As a teenager, he moved to California to live with his dad and his stepmom. Though his path at first was rocky, Jollett was a straight A-student who eventually graduated Stanford with honors in 1996 and would go on to become a journalist.

“I wanted to go make my own mark on the world, and I didn't want to just be this kid from this weird place. So I just stopped talking about it completely. I never brought it up,” he said. “It's funny, when the book came out, I had friends that I've had for 20 years that came up to me in tears and were just like, ‘I had no idea that you went through all of this. Oh my God.’ I was just like, ‘How would you know? I wouldn't tell you. Of course you didn't know.’ Because it's like, I didn't want it to be the thing that defined me. I wanted to go make my own mark in the world.”

His mark came through in his work as both a journalist and then as a musician. The Airborne Toxic Event was formed in 2006 in Los Angeles. The band's forming came as Jollett dealt with a bad breakup and as he learned his stepmom, whom he calls mom, was battling cancer.

The band released their acclaimed debut in 2008 and it was propelled by the single “Sometime Around Midnight,” which U2 bassist Adam Clayton hailed as one of his favorite songs. The band has been a success ever since, playing sold-out gigs across the world and high profile global festivals such as California’s Coachella, Lollapalooza in Chicago, Japan’s Fuji Rock, as well as England’s Reading and Leeds.
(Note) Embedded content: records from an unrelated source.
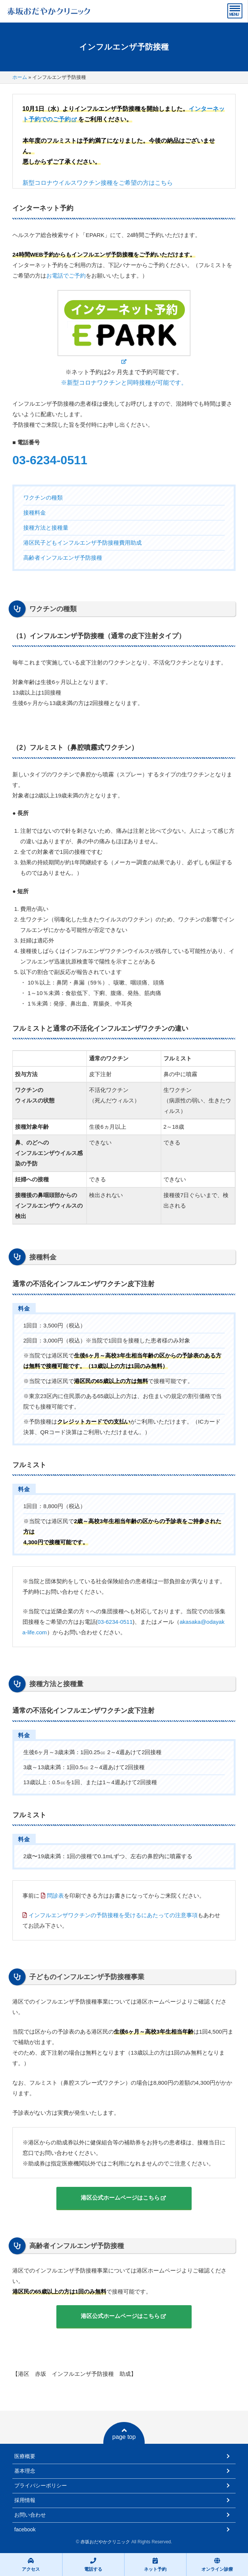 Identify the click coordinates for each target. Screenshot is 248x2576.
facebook (25, 2529)
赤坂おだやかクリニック (105, 2541)
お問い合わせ (30, 2515)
“I'd say I'm pretty happy with my career, if that's what you're asking. My 12-year-old self is like, ‘This is awesome. You're like in a band, you're a singer in a rock band,’” he joked.

Yet, the rollercoaster ride of being a musician and finding success in it still wasn’t giving him the purpose for which he was yearning. Jollett, now a father of two children, says being a husband and dad is fulfilling in ways rock and roll never could.

“I think it wasn't until I realized that, that my life really became the thing that I wanted it to be, which it is now,” he said. “It's sort of like, no matter who you are, no matter where you're from, you can be born in an orphanage, you could be a successful musician, whatever it is. That the deepest drive we have as people, is for that kind of familial love, for these bonds of family that we were essentially born without, because we were born basically as orphans.”

Having lived through his upbringing, he says he wants the best for his children, and whatever they choose to be when they grow up is something he will support. And as for the ghosts of his past? “I think I am at peace with it,” he said, especially after the release of “Hollywood Park.”

“Everybody kind of knows my story now, and certainly the family have all seen ‘here's this book about all of us that I got to write.’ So they've sort of been forced to be asked about it, and forced to have lots of discussions about it,” he said.

As he continues to grow and unpack his life in both therapy and through his work, he come to a place of acceptance.

“I don't blame my folks,” he said of his early years. “I mean they were in a cult. Cults do bad things."